AI Is Writing Too Much Code for Humans to Review — and Companies Are Scrambling

The pitch for AI coding tools has always been about speed: write code faster, ship features faster, move faster. And it worked — developers using tools like GitHub Copilot, Cursor, and Claude Code report dramatic productivity gains. The problem is that speed has a cost, and that cost is now showing up in enterprise security audits and incident reports.

A New York Times investigation published this week put numbers to what many engineers already knew: AI is generating code faster than humans can review it, and the code it generates carries serious security risks.

The Numbers Are Alarming

The data paints a clear picture of a system under stress:

  • 25% of AI-generated code contains confirmed security vulnerabilities — one in four samples examined.
  • AI-generated code is 1.88x more likely to introduce vulnerabilities than equivalent human-written code.
  • Only 24% of organizations evaluate AI-generated code comprehensively before it ships.
  • Fewer than half of developers review AI-generated code before committing it to their codebase.
  • AI-generated code now accounts for 1 in 5 enterprise security breaches.
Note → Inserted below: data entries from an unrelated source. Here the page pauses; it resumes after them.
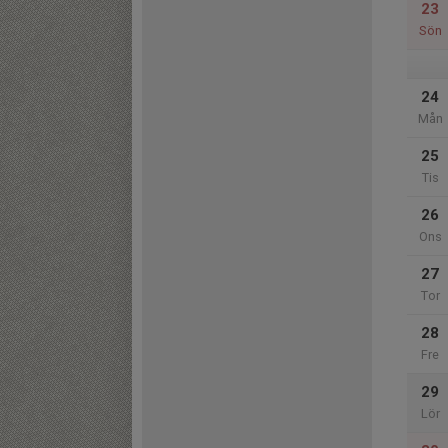
23
Sön
24
Mån
25
Tis
26
Ons
27
Tor
28
Fre
29
Lör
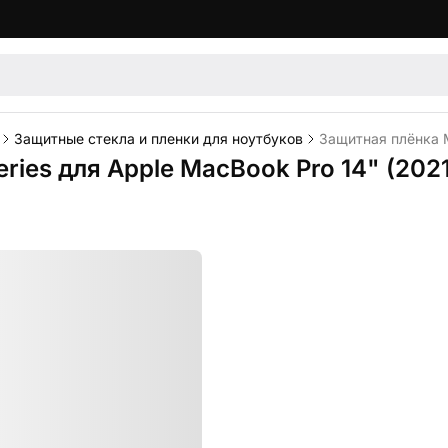
Защитные стекла и пленки для ноутбуков
Защитная плёнка Mo
ries для Apple MacBook Pro 14" (2021 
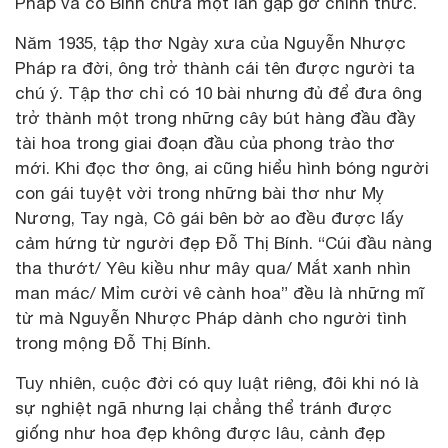
Pháp và cô Bính chưa một lần gặp gỡ chính thức.
Năm 1935, tập thơ Ngày xưa của Nguyễn Nhược
Pháp ra đời, ông trở thành cái tên được người ta
chú ý. Tập thơ chỉ có 10 bài nhưng đủ để đưa ông
trở thành một trong những cây bút hàng đầu đầy
tài hoa trong giai đoạn đầu của phong trào thơ
mới. Khi đọc thơ ông, ai cũng hiểu hình bóng người
con gái tuyệt vời trong những bài thơ như Mỵ
Nương, Tay ngà, Cô gái bên bờ ao đều được lấy
cảm hứng từ người đẹp Đỗ Thị Bính. “Cúi đầu nàng
tha thướt/ Yêu kiều như mây qua/ Mắt xanh nhìn
man mác/ Mỉm cười vê cành hoa” đều là những mĩ
từ mà Nguyễn Nhược Pháp dành cho người tình
trong mộng Đỗ Thị Bính.
Tuy nhiên, cuộc đời có quy luật riêng, đôi khi nó là
sự nghiệt ngã nhưng lại chẳng thể tránh được
giống như hoa đẹp không được lâu, cảnh đẹp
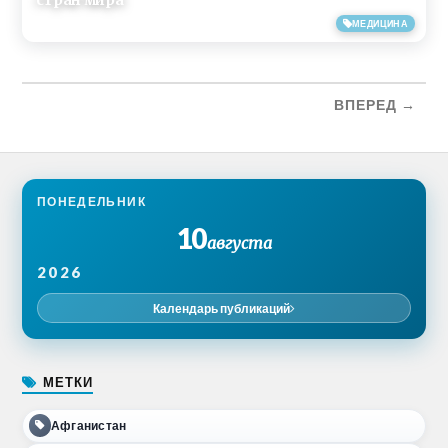
26/05/2019
МЕДИЦИНА
ВПЕРЕД →
ПОНЕДЕЛЬНИК
10
августа
2026
Календарь публикаций
МЕТКИ
Афганистан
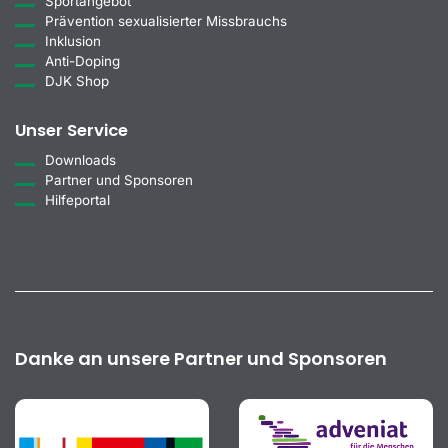
Sportangebot
Prävention sexualisierter Missbrauchs
Inklusion
Anti-Doping
DJK Shop
Unser Service
Downloads
Partner und Sponsoren
Hilfeportal
Danke an unsere Partner und Sponsoren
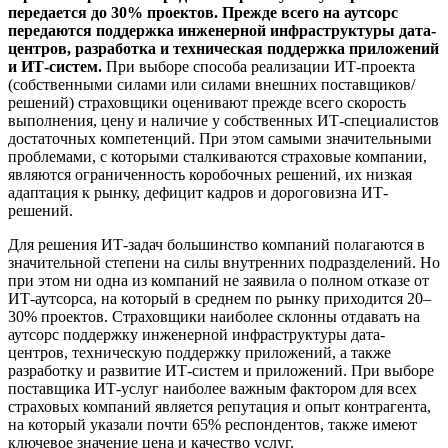
передается до 30% проектов. Прежде всего на аутсорс
передаются поддержка инженерной инфраструктуры дата-
центров, разработка и техническая поддержка приложений
и ИТ-систем.
При выборе способа реализации ИТ-проекта
(собственными силами или силами внешних поставщиков/
решений) страховщики оценивают прежде всего скорость
выполнения, цену и наличие у собственных ИТ-специалистов
достаточных компетенций. При этом самыми значительными
проблемами, с которыми сталкиваются страховые компании,
являются ограниченность коробочных решений, их низкая
адаптация к рынку, дефицит кадров и дороговизна ИТ-
решений.
Для решения ИТ-задач большинство компаний полагаются в
значительной степени на силы внутренних подразделений. Но
при этом ни одна из компаний не заявила о полном отказе от
ИТ-аутсорса, на который в среднем по рынку приходится 20–
30% проектов. Страховщики наиболее склонны отдавать на
аутсорс поддержку инженерной инфраструктуры дата-
центров, техническую поддержку приложений, а также
разработку и развитие ИТ-систем и приложений. При выборе
поставщика ИТ-услуг наиболее важным фактором для всех
страховых компаний является репутация и опыт контрагента,
на который указали почти 65% респондентов, также имеют
ключевое значение цена и качество услуг.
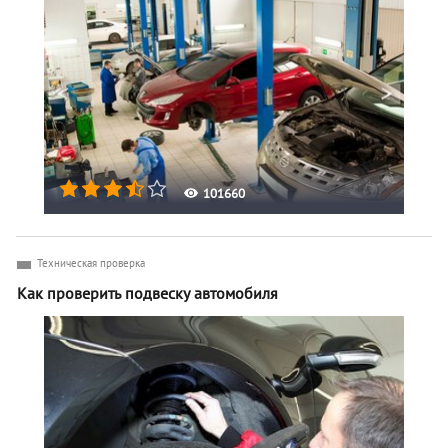
101660
Техническая проверка
Как проверить подвеску автомобиля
The term "vibe coding" — writing software by describing what you want in plain English and letting an AI fill in the implementation — has normalized a workflow where developers may not fully understand the code they're shipping. That's fine for a personal project. It's not fine when that code handles user authentication, payment processing, or medical records.

Why It's Getting Worse, Not Better

The volume problem is structural. As AI coding tools improve and become more deeply integrated into developer workflows, the ratio of AI-written code to human-reviewed code keeps widening. The bottleneck isn't the AI's output rate — it's the human's review rate, which hasn't changed.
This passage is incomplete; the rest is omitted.